Le petit village montagneux de Rehibat est bien connu pour certaines infrastructures récemment construites à proximité. Aujourd'hui, Rehibat sert comme le seul 'aéroport' des montagnes de Nafusa grâce à une section de la route longue d’un peu plus d’un kilomètre et demi qui fonctionne comme une piste d'atterrissage pour les avions de ravitaillement qui viendraient de Benghazi.

Il y a trop de controverse pour savoir si les approvisionnements viennent des parachutages français ou de la capitale libyenne des rebelles, un peu plus à l'est. Jusqu'à présent, IPS a rencontré des combattants mal armés et des civils locaux qui affirment que quelques avions atterrissent régulièrement sur la piste de Rehibat.

Des bandes d'enfants nettoient les rues Suivant la route de l'est depuis Rehibat, nous arrivons à Zintan, la principale ville arabe de la région de Nafusa qui se glorifie d'être “la première ville libyenne à se soulever contre Kadhafi”. Le commandant en chef des rebelles de Zintan, Osama Jweli, est très heureux de l’amélioration de la situation sécuritaire dans sa ville natale récemment.

“Les troupes de Kadhafi n'ont jamais mis pied à Zintan, et depuis que nous avons repoussé les soldats plus à l'est de Walish, aucune roquette ne nous a touchés ici”, a indiqué Jweli à IPS.

Après avoir passé trois mois au camp de réfugiés de Remada, en Tunisie, géré par l’agence des Nations Unies pour les réfugiés, Saleh vient de retourner en Libye pour passer le Ramadan dans sa Zintan natale.

“On m'avait dit que la sécurité s'était améliorée de façon spectaculaire à Zintan, alors je suis venu pour vérifier cela moi-même il y a deux semaines”, a déclaré Saleh. “Des débris sont encore partout mais, heureusement, notre maison n'a pas été touchée par des roquettes ou par des pilleurs”.

Zintan paraissait certainement mieux que prévu, en partie grâce aux nombreux volontaires qui sont descendus dans les rues ces dernières semaines. La plupart d'entre eux sont des enfants, déterminés à se débarrasser de tous les souvenirs désagréables de la guerre en cours – y compris les murs noircis, qui disparaissent sous des couches de peinture blanche.
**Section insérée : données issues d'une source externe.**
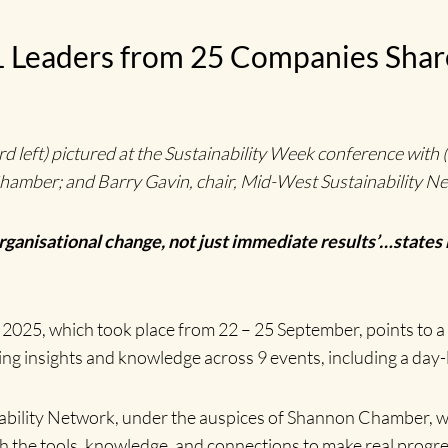
 31 Leaders from 25 Companies Sh
eft) pictured at the Sustainability Week conference with (fr
amber; and Barry Gavin, chair, Mid-West Sustainability 
organisational change, not just immediate results’…states
2025, which took place from 22 – 25 September, points to a
ing insights and knowledge across 9 events, including a day
bility Network, under the auspices of Shannon Chamber, was 
 the tools, knowledge, and connections to make real progres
Le nettoyage de la ville est probablement la meilleure façon d’occuper les enfants jusqu'à ce qu'ils retournent à l'école en septembre. Mais savoir s'ils suivront des cours dans leur ancienne école à Zintan, ou à l'intérieur d'une tente de camp de réfugiés, est toujours un mystère qui tourmente tout le monde ici.
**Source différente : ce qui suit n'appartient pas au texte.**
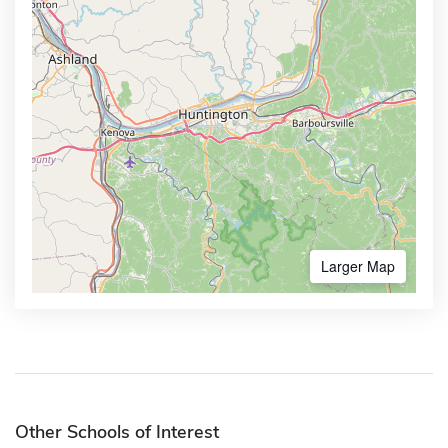
Larger Map
Other Schools of Interest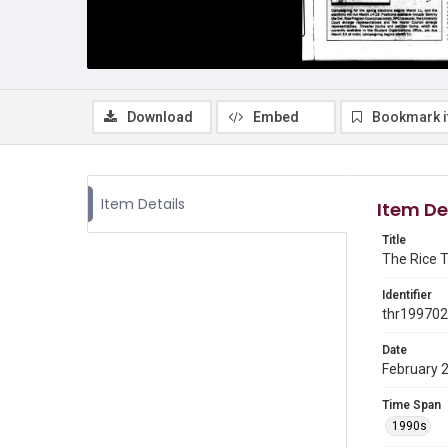
Download
Embed
Bookmark 
Item Details
Item De
Title
The Rice T
Identifier
thr19970
Date
February 
Time Span
1990s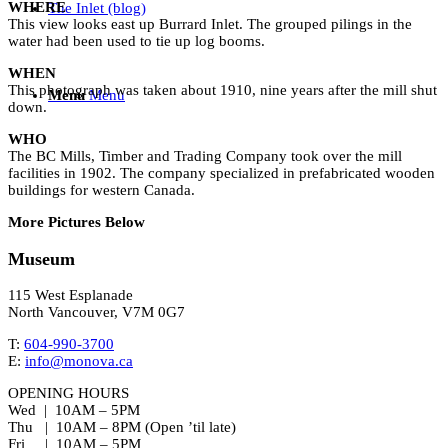
WHERE
The Inlet (blog)
This view looks east up Burrard Inlet. The grouped pilings in the
water had been used to tie up log booms.
WHEN
This photograph was taken about 1910, nine years after the mill shut
Menu
Menu
down.
WHO
The BC Mills, Timber and Trading Company took over the mill
facilities in 1902. The company specialized in prefabricated wooden
buildings for western Canada.
More Pictures Below
Museum
115 West Esplanade
North Vancouver, V7M 0G7
T:
604-990-3700
E:
info@monova.ca
OPENING HOURS
Wed | 10AM – 5PM
Thu | 10AM – 8PM (Open ’til late)
Fri | 10AM – 5PM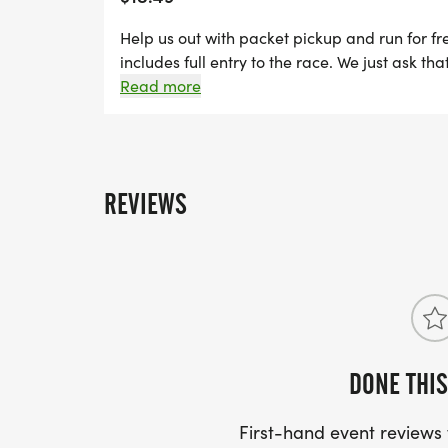
Help us out with packet pickup and run for fre
includes full entry to the race. We just ask th
Packet Pickup.
Read more
REVIEWS
DONE THIS
First-hand event review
Mokhtar Ali Ihmad a enseigné dans l'école locale jusqu'à ce qu’il ait ramassé une kalachnikov en février dernier et ait rejoint les rebelles. Cet Arabe de 35 ans ne peut pas attendre pour reprendre ses cours, mais son moral n'est pas aussi élevé qu’il y a quelques mois. “Après que Ben Ali et Moubarak sont partis, nous pensions tous que Kadhafi leur emboîterait les pas. Puis la guerre a commencé et le Ramadan était notre prochain 'délai' pour renverser le tyran. Maintenant, nous pensons tous que la guerre pourrait vraiment durer beaucoup plus que prévu”, a confié Ali à IPS.